■ Task to carry out
Search the listing below for the word "Fontaneros" and copy each line where it appears.
• • • •
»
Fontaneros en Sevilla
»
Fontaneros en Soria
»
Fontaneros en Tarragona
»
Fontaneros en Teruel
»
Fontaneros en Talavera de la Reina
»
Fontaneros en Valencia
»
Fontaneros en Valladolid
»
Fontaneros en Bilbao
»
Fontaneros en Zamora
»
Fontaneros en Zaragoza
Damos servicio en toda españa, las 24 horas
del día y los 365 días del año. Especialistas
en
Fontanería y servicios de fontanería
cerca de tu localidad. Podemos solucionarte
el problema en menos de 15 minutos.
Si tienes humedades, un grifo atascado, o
• • • •
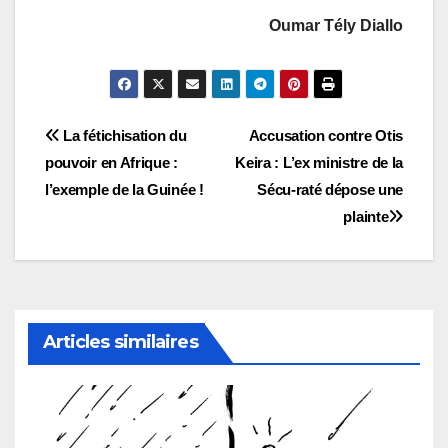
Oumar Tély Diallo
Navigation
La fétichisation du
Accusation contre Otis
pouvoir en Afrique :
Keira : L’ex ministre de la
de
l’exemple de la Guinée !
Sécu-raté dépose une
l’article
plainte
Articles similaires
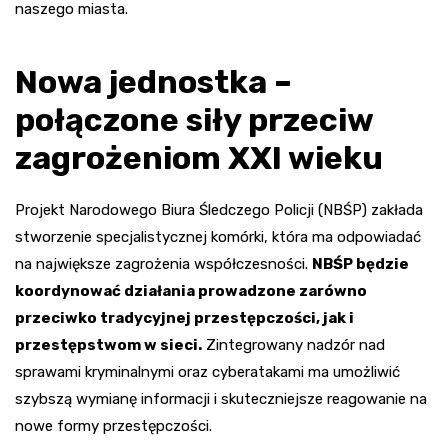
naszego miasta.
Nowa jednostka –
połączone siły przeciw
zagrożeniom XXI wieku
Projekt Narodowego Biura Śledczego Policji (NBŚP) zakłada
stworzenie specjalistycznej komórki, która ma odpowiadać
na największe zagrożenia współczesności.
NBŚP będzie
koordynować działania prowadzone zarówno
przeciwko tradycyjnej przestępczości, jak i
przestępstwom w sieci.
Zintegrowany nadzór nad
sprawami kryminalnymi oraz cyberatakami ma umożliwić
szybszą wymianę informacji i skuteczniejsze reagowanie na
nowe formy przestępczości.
• • • •
■ Problem solution
Fontaneros en Sevilla
Fontaneros en Soria
Fontaneros en Tarragona
Fontaneros en Teruel
Fontaneros en Talavera de la Reina
Fontaneros en Valencia
Fontaneros en Valladolid
Fontaneros en Bilbao
Fontaneros en Zamora
Fontaneros en Zaragoza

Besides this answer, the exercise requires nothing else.